I spoke to a technician at Veeam a couple of days ago, and asked him about if/when the backup storage experiences bit rot or similar corruption. In short terms, I asked him how Veeam deals with the situation where say you have a very big VMDK for a file server that is backed up, and there is some unnoticed corruption in the data areas of that file (the backup copy of the VMDK, i.e. Veeam's files).
More specifically, lets say the VM have a 2TB large VMDK with an NTFS volume in it. The volume has a lot of data in it as it is for a file server. Now lets assume that somewhere in this backed up VMDK (i.e. in the backup storage) some corruption occurs. A byte or two are corrupted, at the "place" of an important file in the fileserver. I am then wondering what means one has to detect this, if using Veeam to back up this VMDK? I am not sure if Veeam has any checksumming in its backup storage.
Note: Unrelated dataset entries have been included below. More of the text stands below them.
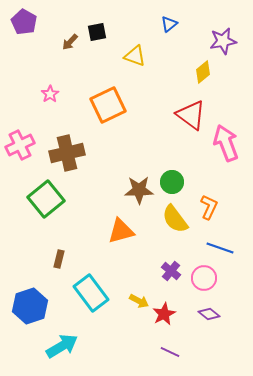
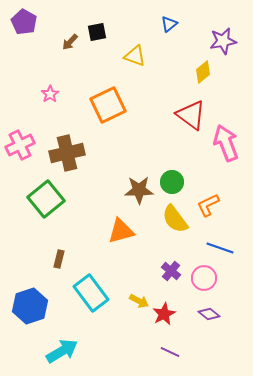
orange L-shape: moved 1 px left, 2 px up; rotated 140 degrees counterclockwise
cyan arrow: moved 5 px down
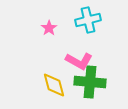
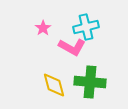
cyan cross: moved 2 px left, 7 px down
pink star: moved 6 px left
pink L-shape: moved 7 px left, 14 px up
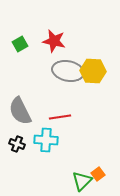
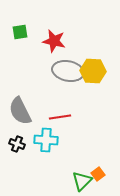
green square: moved 12 px up; rotated 21 degrees clockwise
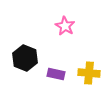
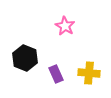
purple rectangle: rotated 54 degrees clockwise
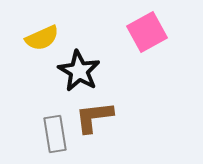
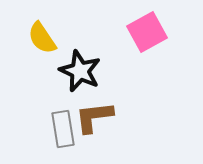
yellow semicircle: rotated 80 degrees clockwise
black star: moved 1 px right; rotated 6 degrees counterclockwise
gray rectangle: moved 8 px right, 5 px up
The technician said the following: What you have to work with is essentially the SureBackup, or as we specifically talked about, the Instant Restore way of testing it. He summed it up as "You can fire up the VM right from the backup storage, and what we do/Veeam does is to simply check if all parts of the VM mounts and can be used successfully. You can also run some additional checks inside the VM via scripting". This is all to my understanding as well, so far nothing weird.
However, when I asked about confirmation that Veeam won't "scan" or checksum the entire VMDK in the backup storage to find potential block/bit corruption further down the VMDK (i.e. in the pure data areas, which no ESXi/VM OS/application/whatever reads until the VM actually runs and someone asks for the file that is specifically stored at that place in the VMDK/filesystem), he didn't give a clear answer to this. He kept insisting that "if we can mount it and it starts up successfully, then everything is alright", which I think sounds very off.
I don't know the internals of VMDK or how Veeam works, but isn't it true that just firing up the VM using for example Instant VM Recovery and seeing that it runs is not an indicator that there isn't any corruption in the data areas of the corresponding VMDKs? I fail to see how without having checksumming and scanning the entire backed up data, Veeam would be able to determine that the backups are indeed intact.
The indirect question apart from the above is of course your opinion on what means there are to make sure that Veeam backups are indeed healthy. Is there something one can do using Veeam, or is it entirely up to features in the underlying storage to detect corruption (or alternatively doing a full check on the data inside the VM when doing test restores)? One could always run it atop ZFS but there's definately a lot of people that don't do that.
Please let me know if I need to clarify. Thanks!